First it explains the value of purposeful practice in expanding your physical and mental capacity for generating greater achievements in the future. It emphasizes the importance of taking small steps on a regular basis and gathering feedback on what you are doing effectively and ineffectively.

Chapter 2.

Then the authors explain how to learn how to specifically harness your mental adaptability to develop new skills and move beyond the status quo. It also explains how your potential is not fixed, but rather is something that can be continually expanded.

Chapter 3.

The authors explain the importance of mental representations. And emphasizing the importance of actually seeing the level of performance that you are aspiring to reach. By visualizing the details of what needs to happen, you are able to see the pieces and patterns that are necessary for a great performance.

Chapter4.

Chapter 4 explains the steps involved in deliberate practice, the best way to improve your performance in any type of activity. By progressing forward in a more intentional and effective way, e.g., logging performance, logging errors, analyzing logs, getting instant feedbacks from good coaches, 1-1 individualized tutoring, allowing errors in the OK plateau phase; ……

Chapter 5.

Chapter 5 showcases how deliberate practice can be used in actual job situations regardless of the type of work that you do. Then the authors explained how deliberate practice can be applied in everyday life situations whether you’re exercising, parenting, or enjoying a hobby.

Chapter 7.

Chapter 7 explains and analyzes the world-class experts and explains what is involved. It analyzes cases like the three chess master sisters from Hungarian. (1) initial interests get motivated in the childhood; (2) deliberated practices take time, hard focus and analytical reasoning and planning; (3) right mentors and coaches;

In the 1960s, the psychologists Paul Fitts and Michael Posner attempted to answer this question by describing the three stages that anyone goes through when acquiring a new skill.

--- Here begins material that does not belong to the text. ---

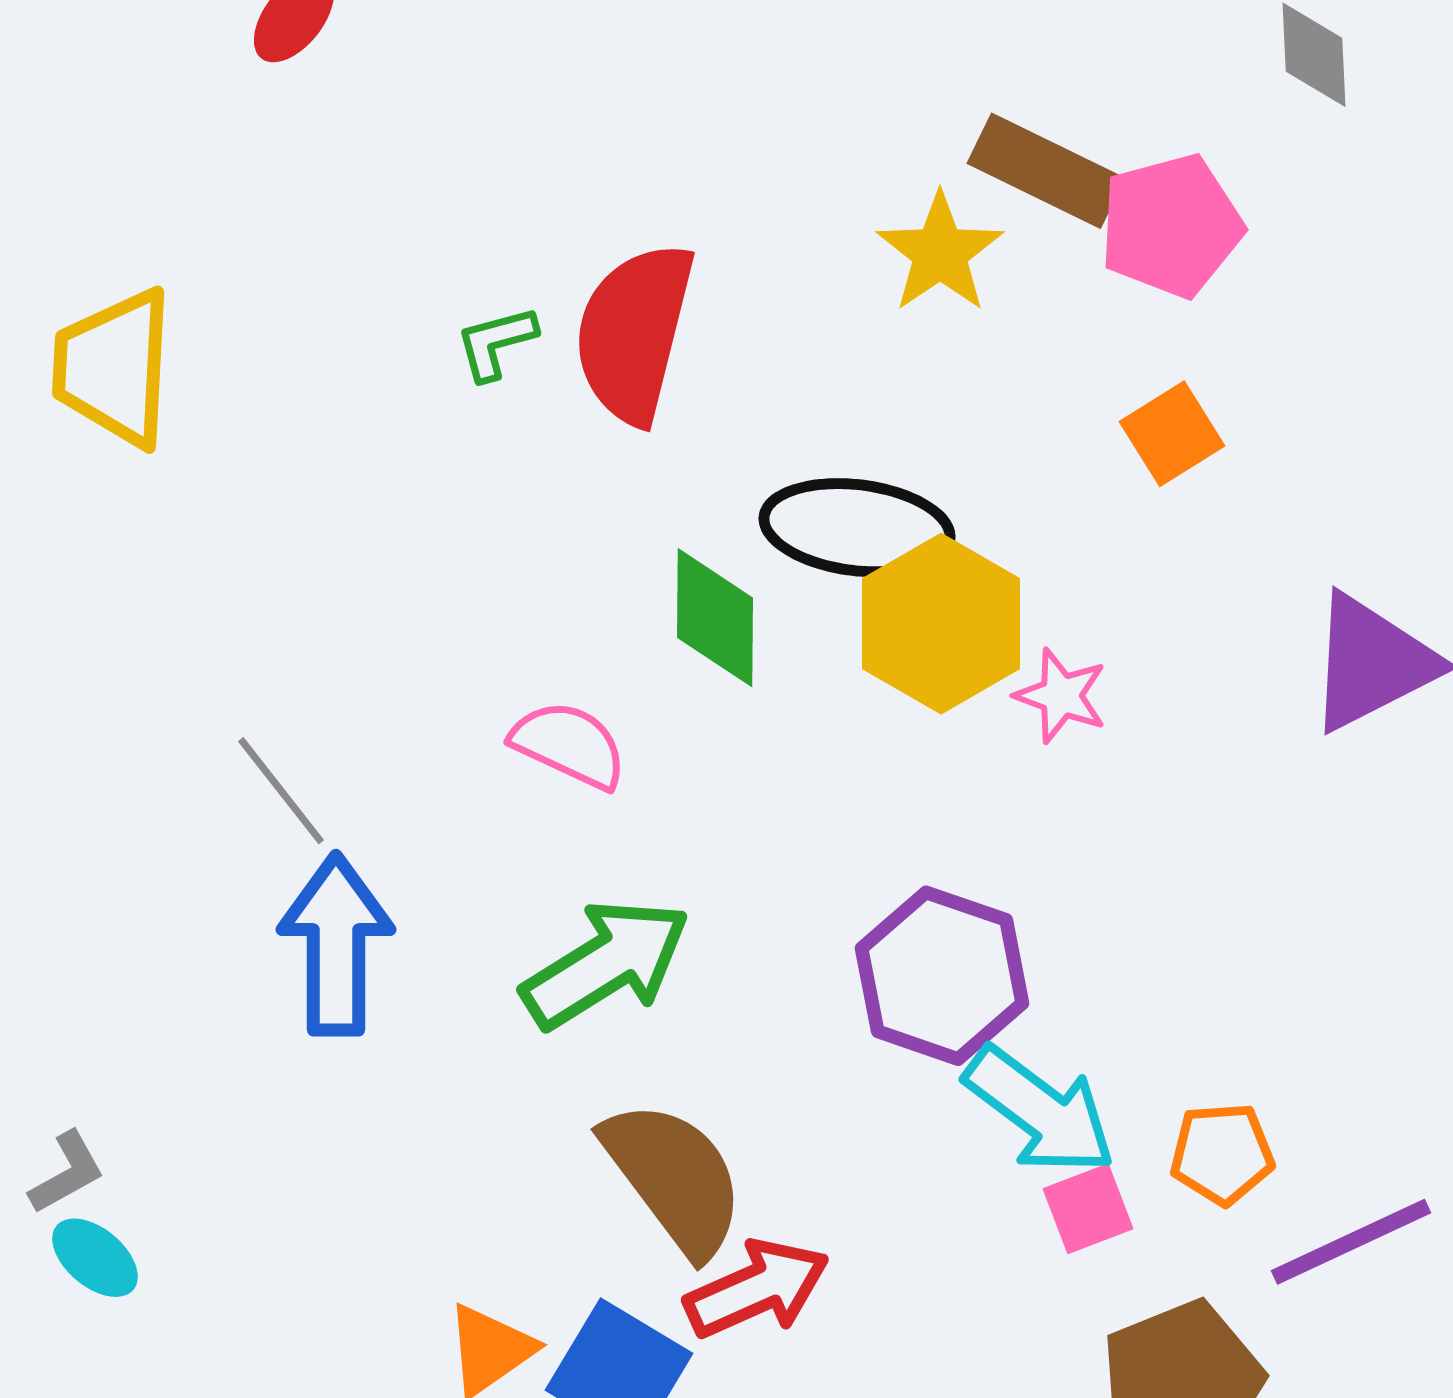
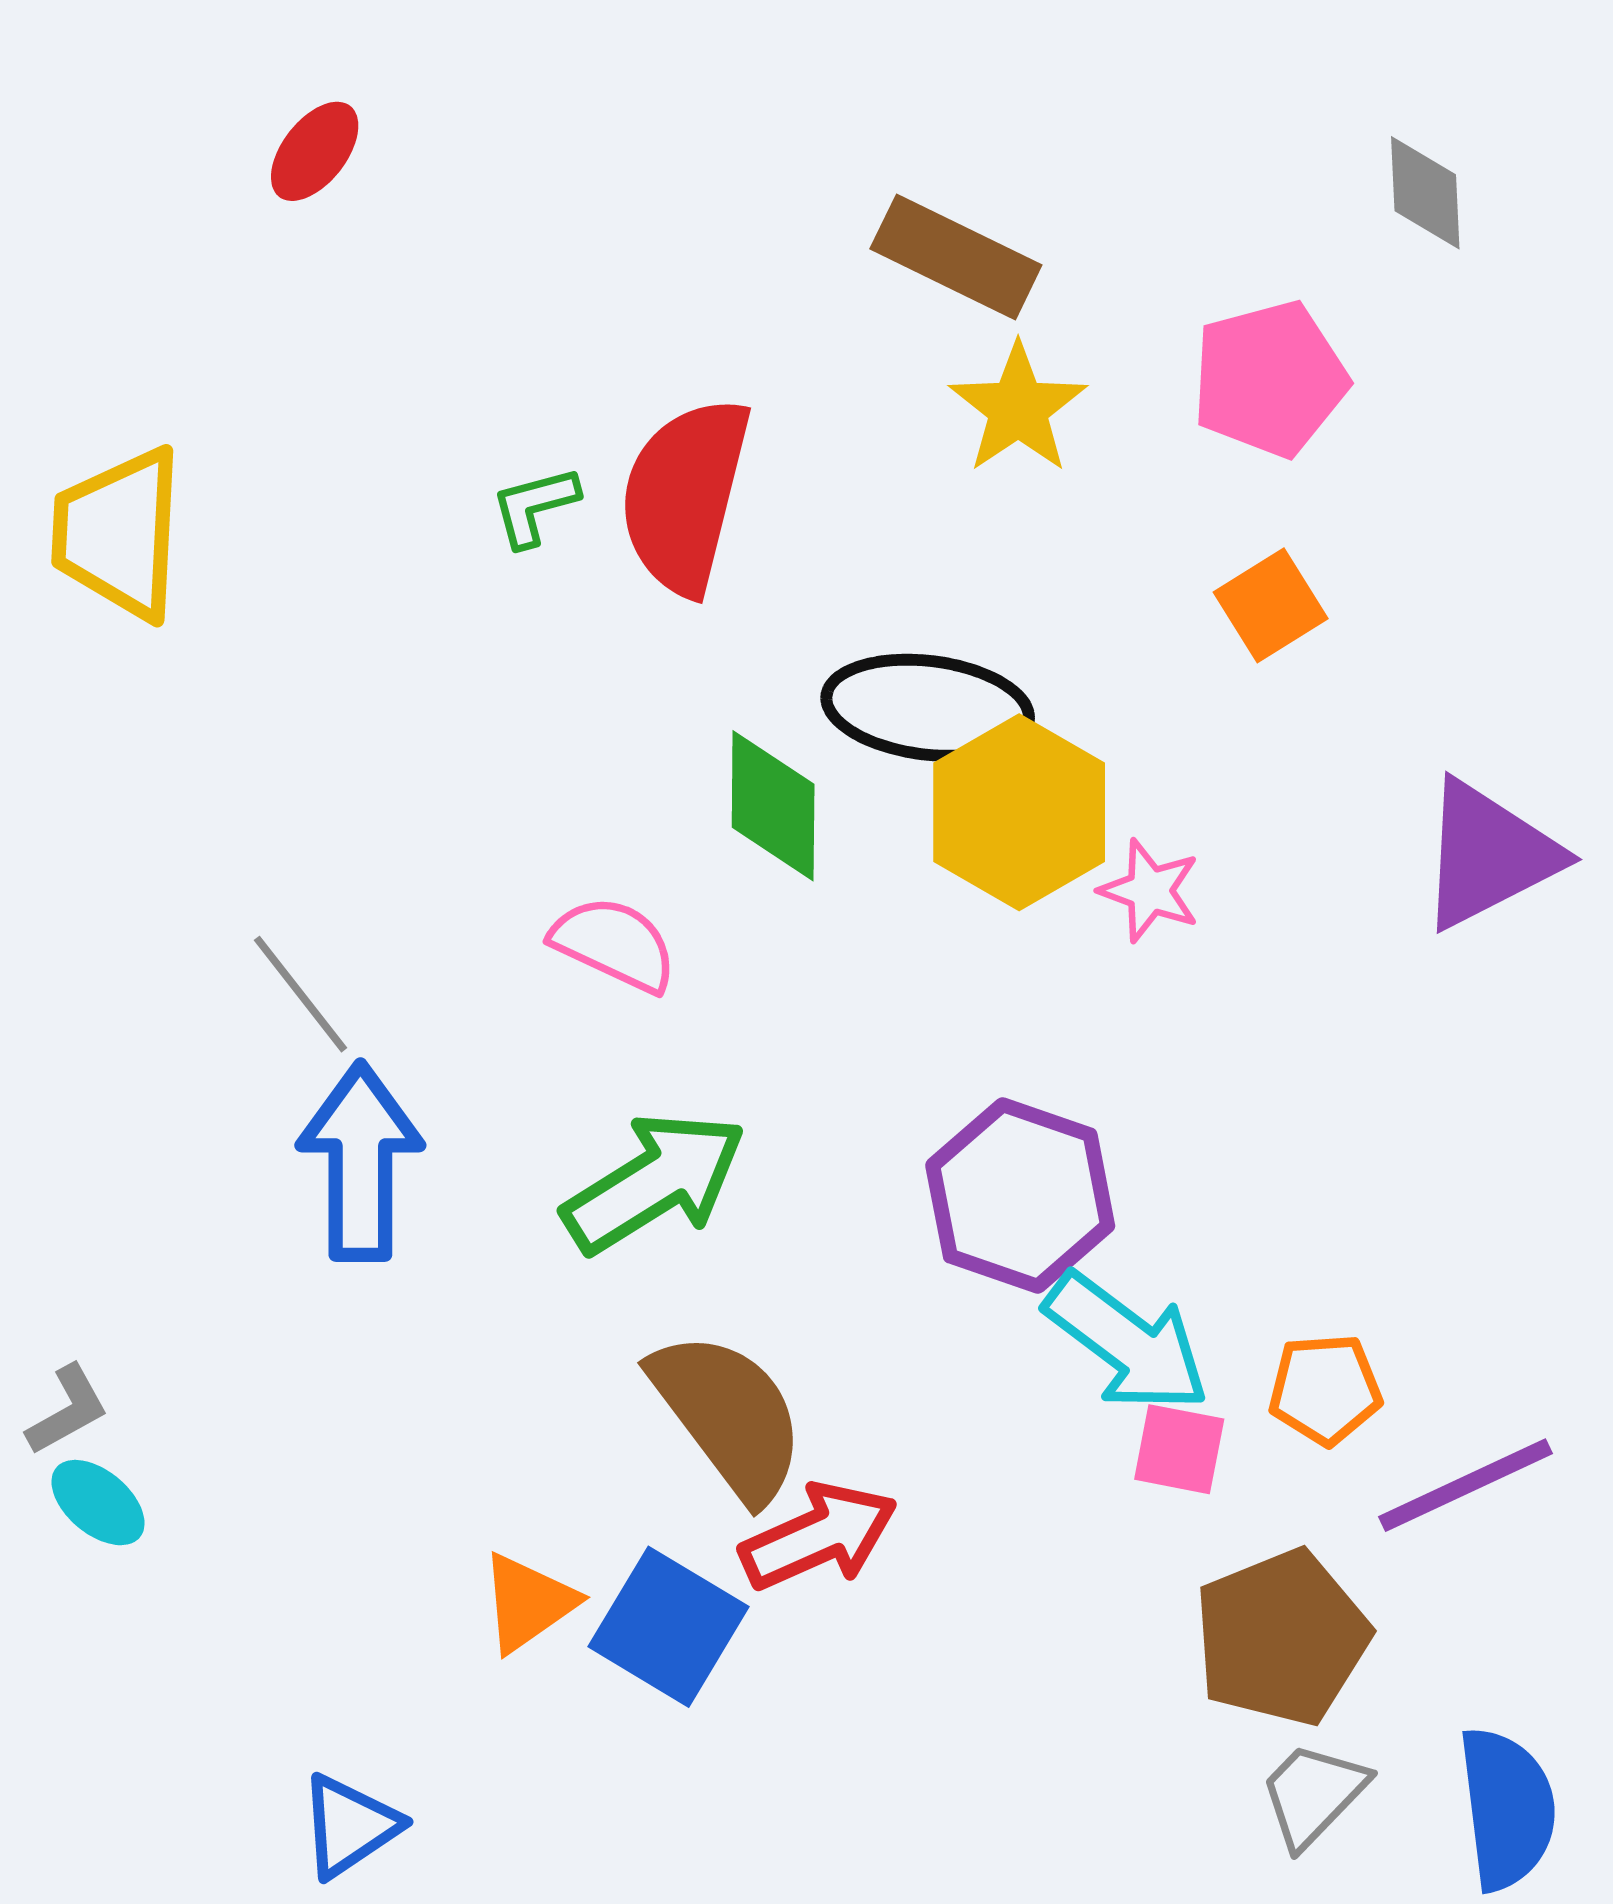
brown rectangle: (1046, 171) -> (956, 257), moved
pink square: (1088, 1209) -> (1179, 1449), turned 32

During the first phase, known as the “cognitive stage,” you’re intellectualizing the task and discovering new strategies to accomplish it more proficiently.

During the second “associative stage,” you’re concentrating less, making fewer major errors, and generally becoming more efficient. Finally you reach what Fitts called the “autonomous stage,” when you figure that you’ve gotten as good as you need to get at the task and you’re basically running on autopilot. During that autonomous stage, you lose conscious control over what you’re doing.

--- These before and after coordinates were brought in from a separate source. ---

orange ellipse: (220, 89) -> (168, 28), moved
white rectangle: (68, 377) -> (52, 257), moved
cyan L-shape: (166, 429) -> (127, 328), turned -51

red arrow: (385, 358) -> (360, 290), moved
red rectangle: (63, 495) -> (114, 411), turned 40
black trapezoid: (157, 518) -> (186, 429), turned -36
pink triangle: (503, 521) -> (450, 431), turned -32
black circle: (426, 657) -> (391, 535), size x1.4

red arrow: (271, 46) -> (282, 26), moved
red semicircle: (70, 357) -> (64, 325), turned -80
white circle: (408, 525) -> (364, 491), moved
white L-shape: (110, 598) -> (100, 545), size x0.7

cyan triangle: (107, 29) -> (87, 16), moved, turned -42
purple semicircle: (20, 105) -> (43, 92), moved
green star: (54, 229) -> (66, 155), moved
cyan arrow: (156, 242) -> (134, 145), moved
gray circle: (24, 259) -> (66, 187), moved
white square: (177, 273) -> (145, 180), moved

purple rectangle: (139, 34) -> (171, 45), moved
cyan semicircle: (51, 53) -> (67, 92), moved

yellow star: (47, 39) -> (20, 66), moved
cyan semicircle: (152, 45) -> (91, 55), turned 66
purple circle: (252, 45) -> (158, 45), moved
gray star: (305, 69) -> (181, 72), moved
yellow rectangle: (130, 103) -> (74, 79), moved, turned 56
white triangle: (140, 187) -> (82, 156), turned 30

As a task becomes automated, the parts of the brain involved in conscious reasoning become less active and other parts of the brain take over. you could call it the “OK plateau,” the point at which you decide you’re OK with how good you are at something, turn on autopilot, and stop improving.

What separates experts from the rest of us is that they tend to engage in a very directed, highly focused routine, which Ericsson has labeled “deliberate practice.” Having studied the best of the best in many different fields, he has found that top achievers tend to follow the same general pattern of development. They develop strategies for consciously keeping out of the autonomous stage while they practice by doing three things: focusing on their technique, staying goal-oriented, and getting constant and immediate feedback on their performance. In other words, they force themselves to stay in the “cognitive phase.”

When you want to get good at something, how you spend your time practicing is far more important than the amount of time you spend. … Regular practice simply isn’t enough. To improve, we must watch ourselves fail, and learn from our mistakes.

The best way to get out of the autonomous stage and off the OK plateau, Ericsson has found, is to actually practice failing. The secret to improving at a skill is to retain some degree of conscious control over it while practicing — to force oneself to stay out of autopilot.

How is it that we continue to surpass ourselves? Part of Ericsson’s answer is that the barriers we collectively set are as much psychological as innate.

Chapter 8.

Then the authors explodes the myth of natural talent. It shows in detail that great performers always got there through extraordinary practice.

Chapter 9.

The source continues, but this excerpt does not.